When the string "each" appears in a line of the records, show the whole line.

______

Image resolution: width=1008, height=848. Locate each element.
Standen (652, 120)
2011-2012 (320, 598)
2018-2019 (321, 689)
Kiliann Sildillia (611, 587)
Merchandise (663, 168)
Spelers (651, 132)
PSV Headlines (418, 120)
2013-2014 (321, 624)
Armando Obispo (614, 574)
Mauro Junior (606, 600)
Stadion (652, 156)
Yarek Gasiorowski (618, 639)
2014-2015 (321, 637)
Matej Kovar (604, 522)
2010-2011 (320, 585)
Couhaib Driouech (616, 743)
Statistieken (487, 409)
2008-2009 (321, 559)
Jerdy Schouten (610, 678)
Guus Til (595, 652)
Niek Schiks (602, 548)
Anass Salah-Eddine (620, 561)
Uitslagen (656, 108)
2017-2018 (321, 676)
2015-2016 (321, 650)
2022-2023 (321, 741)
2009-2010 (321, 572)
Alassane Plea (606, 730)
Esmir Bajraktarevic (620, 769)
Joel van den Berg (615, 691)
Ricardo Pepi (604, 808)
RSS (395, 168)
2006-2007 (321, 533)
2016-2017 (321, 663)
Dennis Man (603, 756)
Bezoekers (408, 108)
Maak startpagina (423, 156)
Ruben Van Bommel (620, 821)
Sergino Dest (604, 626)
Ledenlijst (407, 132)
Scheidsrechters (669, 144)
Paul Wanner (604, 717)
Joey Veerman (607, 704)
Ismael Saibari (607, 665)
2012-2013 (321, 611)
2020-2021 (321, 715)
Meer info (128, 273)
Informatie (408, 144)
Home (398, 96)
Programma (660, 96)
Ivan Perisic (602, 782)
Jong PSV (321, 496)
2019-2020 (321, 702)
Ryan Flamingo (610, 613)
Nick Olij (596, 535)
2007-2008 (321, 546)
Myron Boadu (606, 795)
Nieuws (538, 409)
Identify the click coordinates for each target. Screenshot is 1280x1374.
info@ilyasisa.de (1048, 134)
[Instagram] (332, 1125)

______

**THE ANSWER**
Image resolution: width=1008, height=848. Locate each element.
Identify the click coordinates for each target. Screenshot is 1280x1374.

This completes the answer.